Teddy olhou para ele surpreso.
- Não Harry. Eu só estava... pensando.
- Pensando. - Harry repetiu.
- É. - Teddy falou e como todos olhavam pra ele, até mesmo o pequeno James no colo de sua mãe, continuou – Aqui... com vocês e o James... é quase como se fosse uma família.
Harry e Ginny se entreolharam. James, que estivera quieto até então, voltou a chorar. Harry limpou a garganta e projetou-se para frente em sua cadeira.
- Teddy... tem algo que você queira conversar? Tá tudo bem?

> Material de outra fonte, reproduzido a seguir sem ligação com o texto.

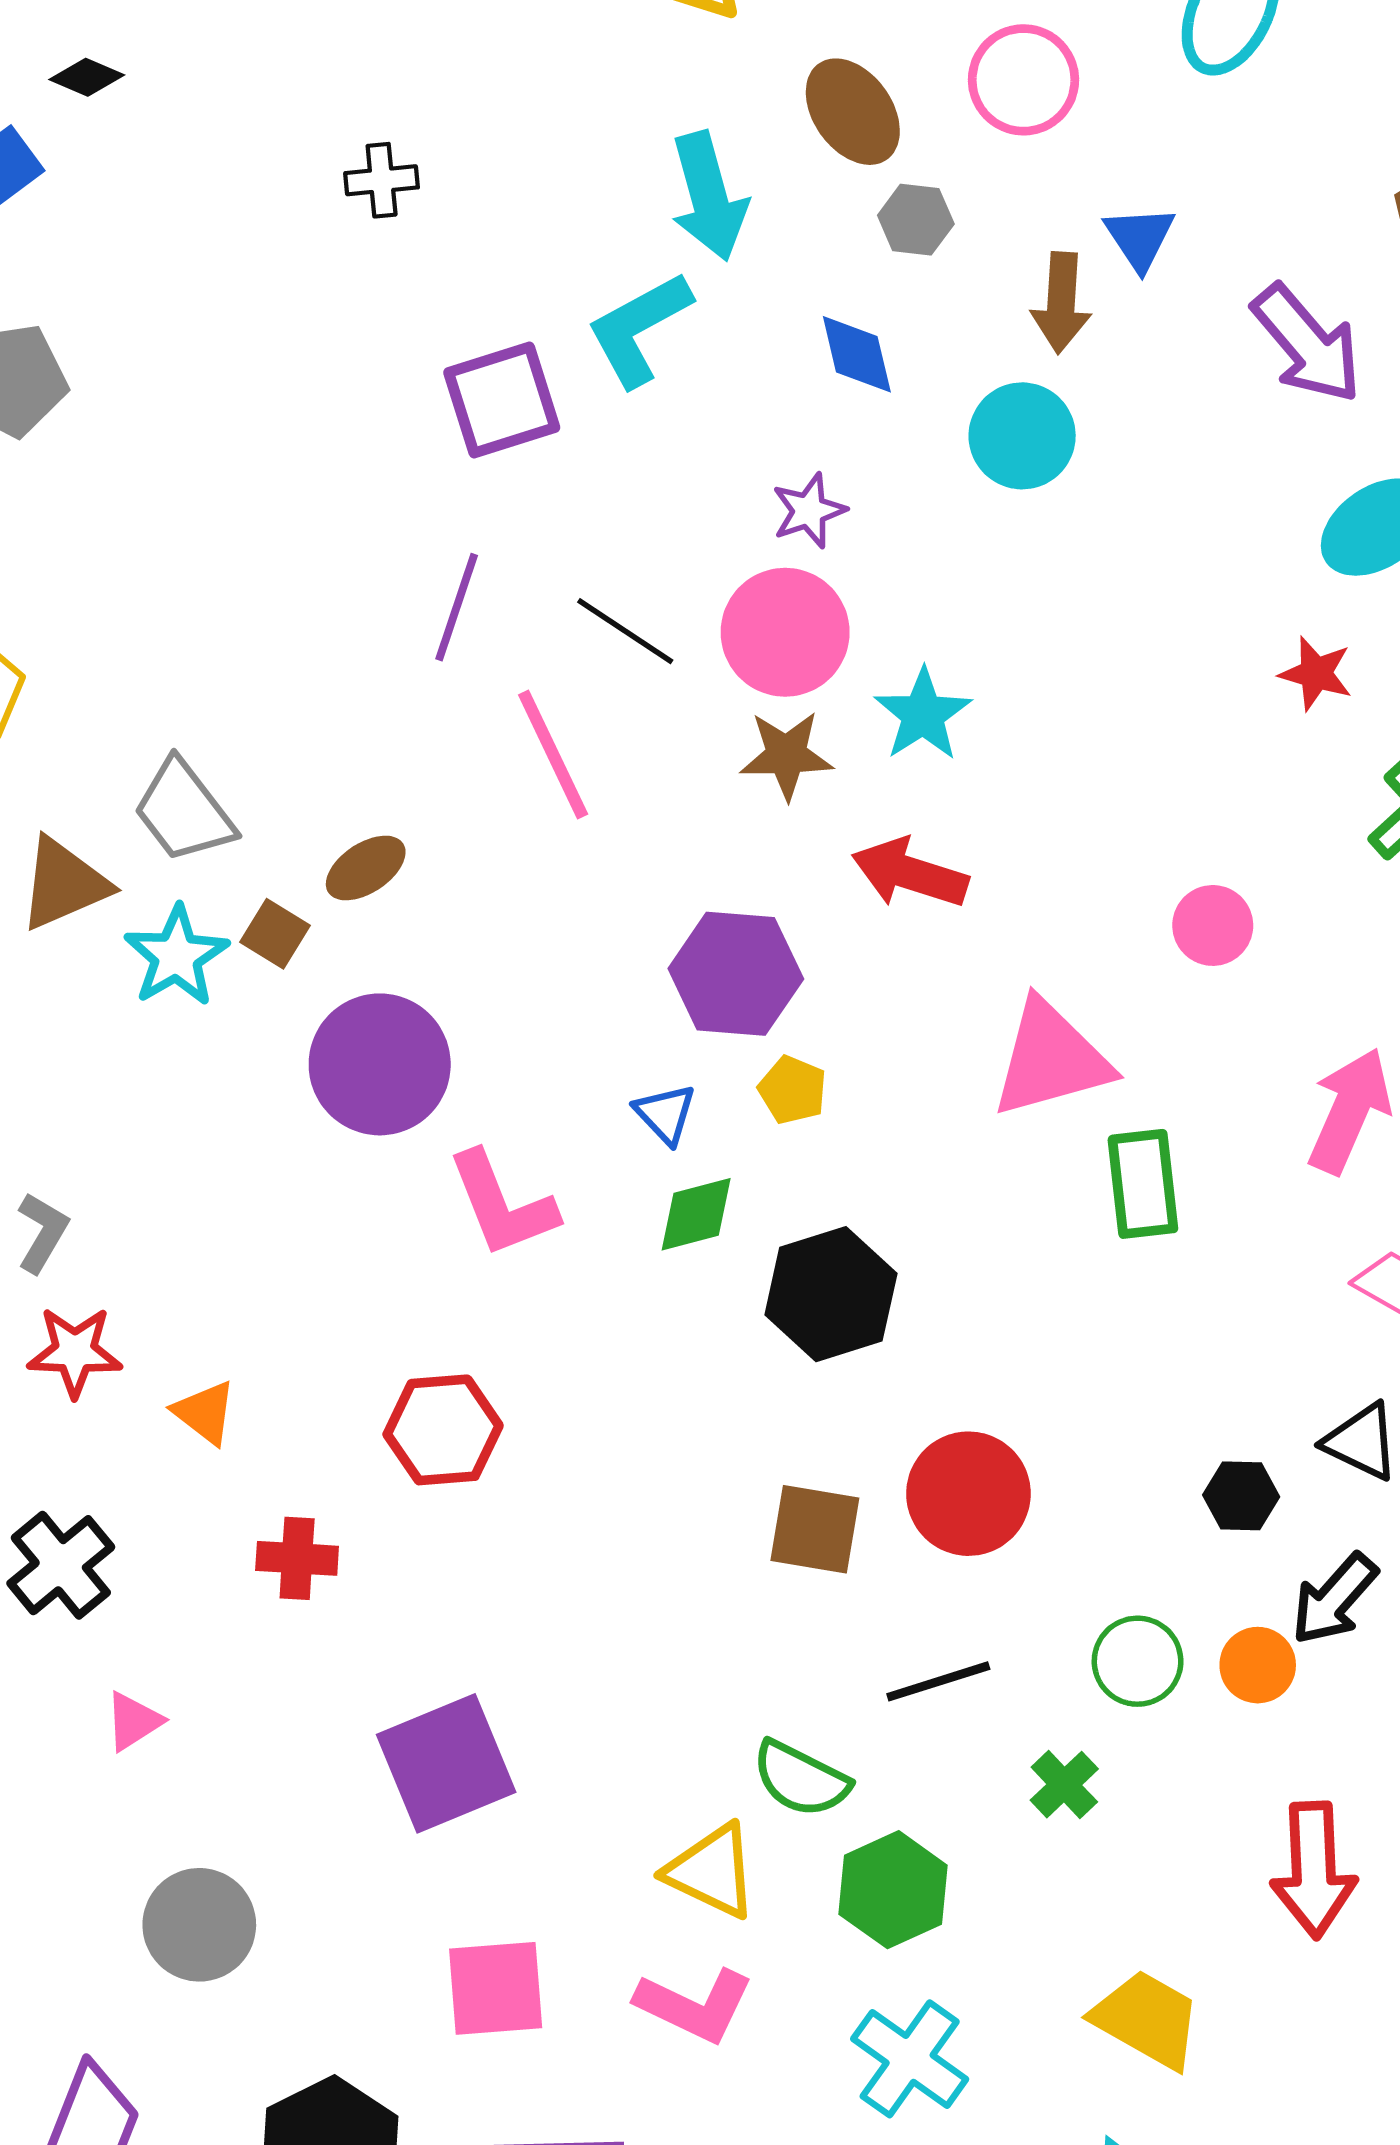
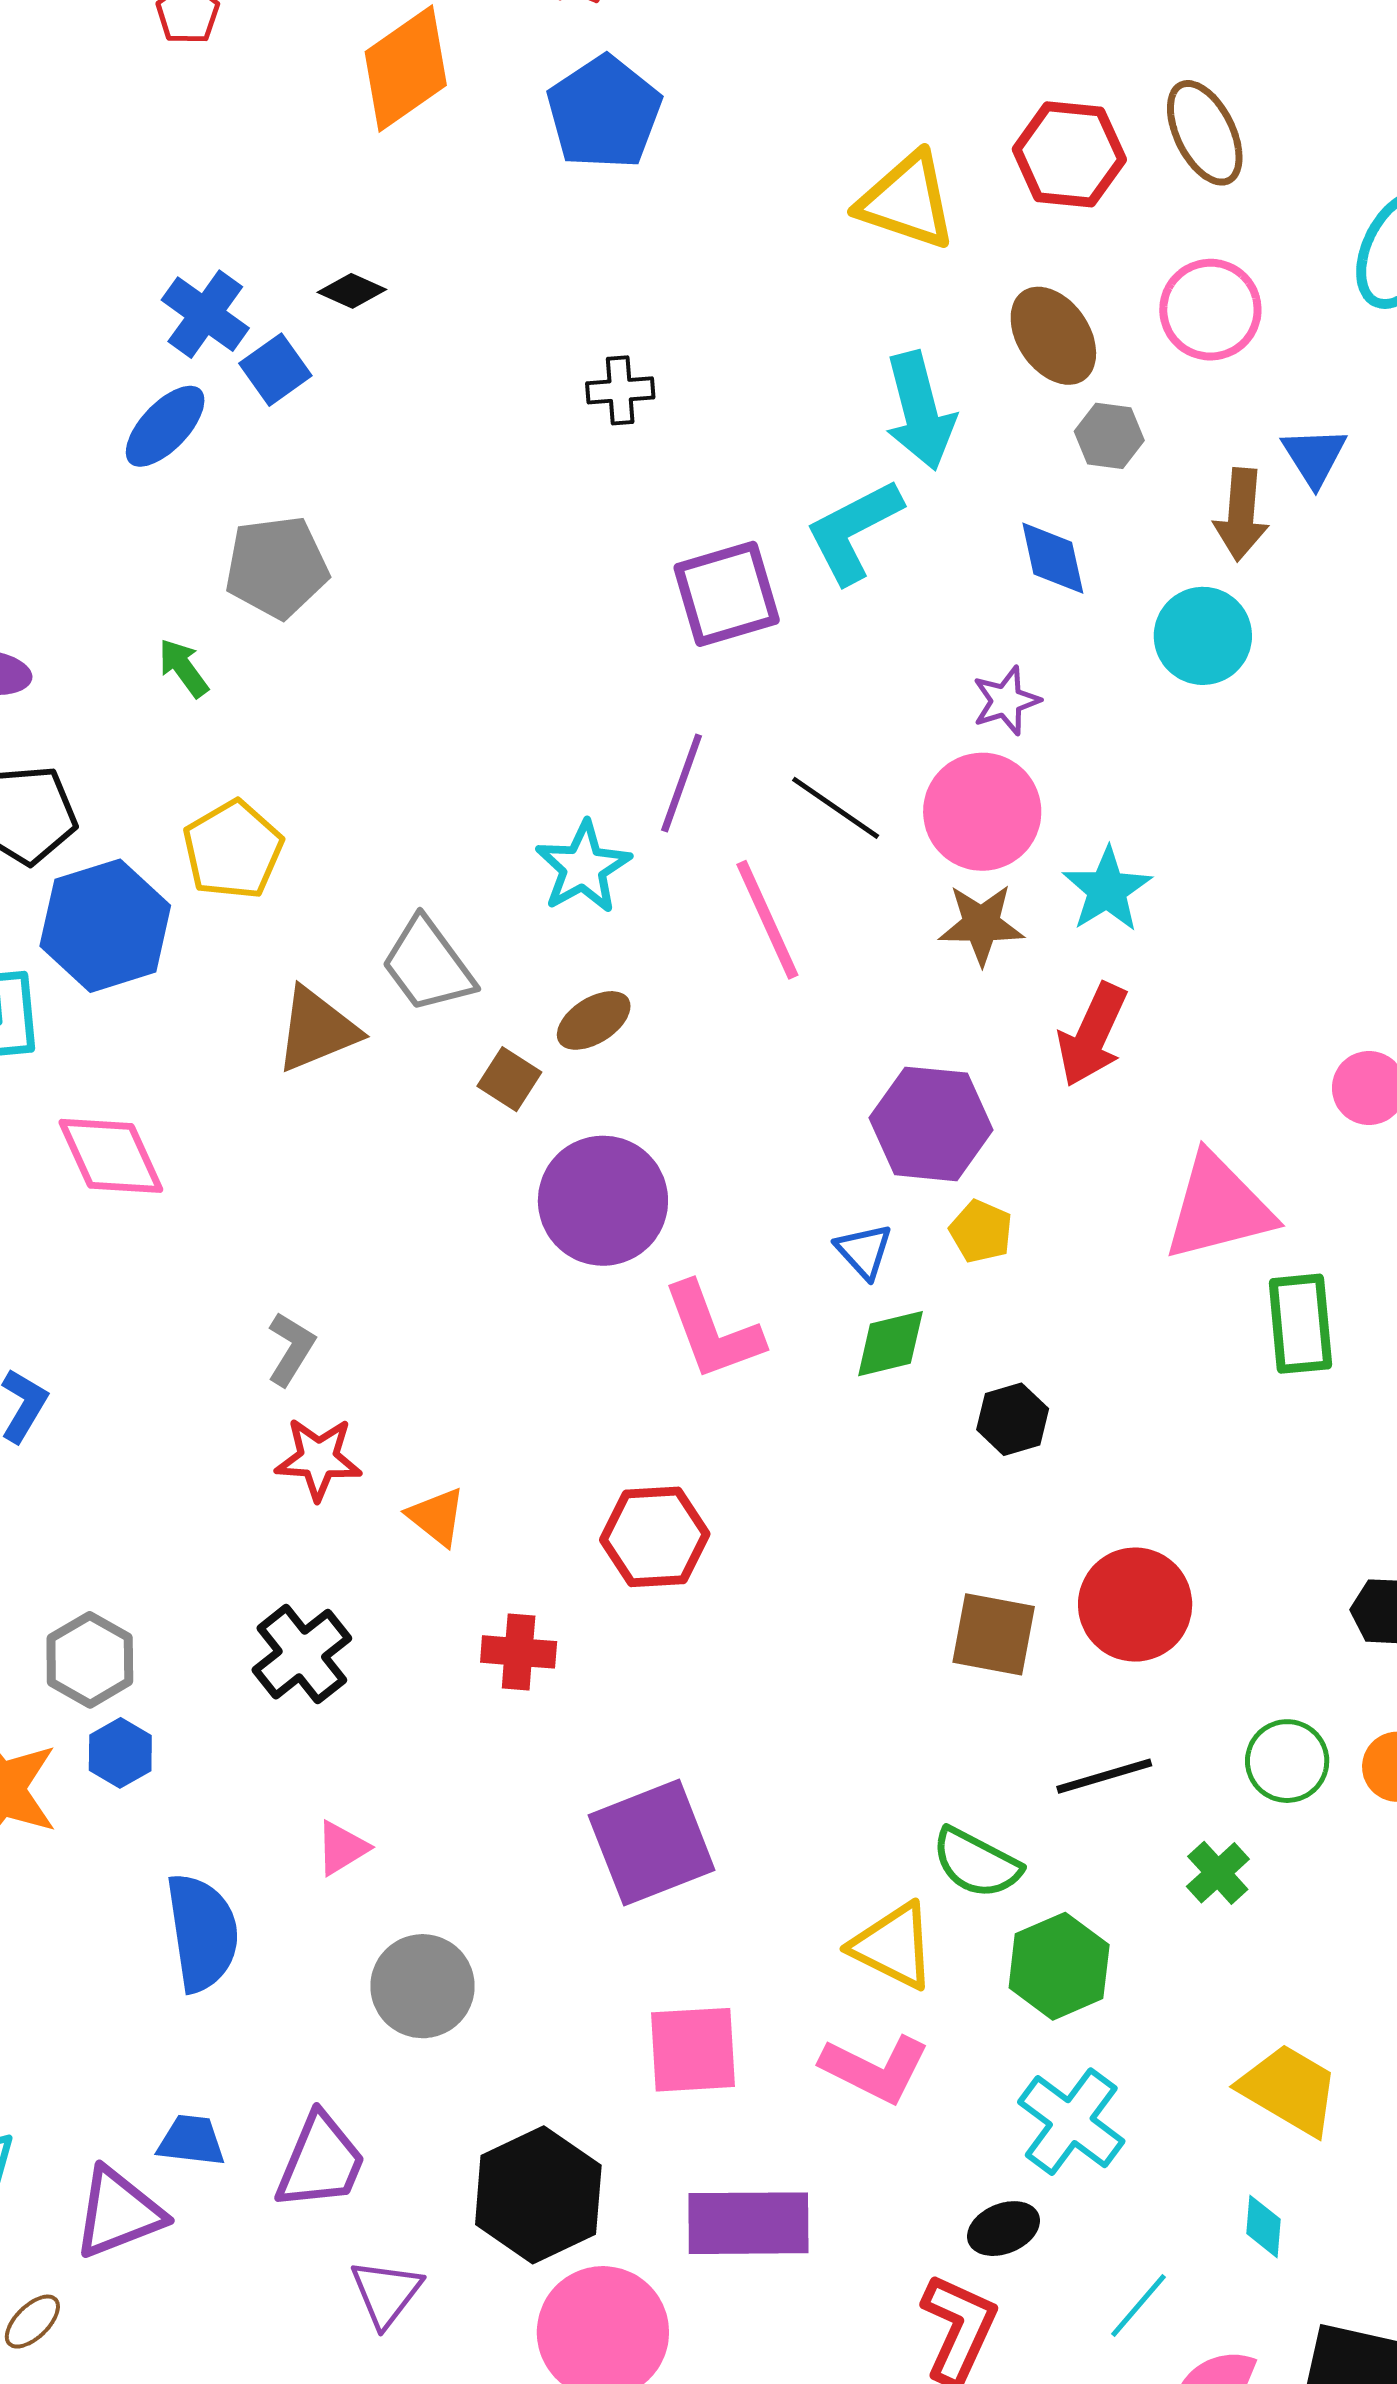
red arrow: (910, 873) -> (1092, 1035), turned -84
cyan star: (176, 956) -> (583, 867), moved
black hexagon: (831, 1294) -> (1013, 1419), size x0.6
pink triangle: (133, 1721) -> (342, 1848), moved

Ele suspirou. Conhecia as conversas de Harry, e geralmente as apreciava. Ele sempre falava sobre como, da mesma maneira que Teddy, não se lembrava de seus pais, sobre como ele havia sido criado por seus tios sem afeição nenhuma e sempre terminava dizendo que Teddy tinha muita sorte em ter uma avó como Andrômeda, que o amava e se importava com ele. Isso fazia Teddy se sentir culpado a princípio, por desejar ter seus pais mesmo com toda a afeição que sua avó lhe oferecia, mas depois que colocava seus pensamentos no lugar, agradecia mentalmente a Harry por mostrar o quanto ele era sortudo. Hoje, no entanto, ele não queria ter outra dessas conversas, não queria ouvir sobre a vida de Harry ou sobre seus pais.
- Não, Harry. Tá tudo... – ele pensou um pouco antes de responder e um sorriso quase imperceptível formou-se em seus lábios – tudo normal.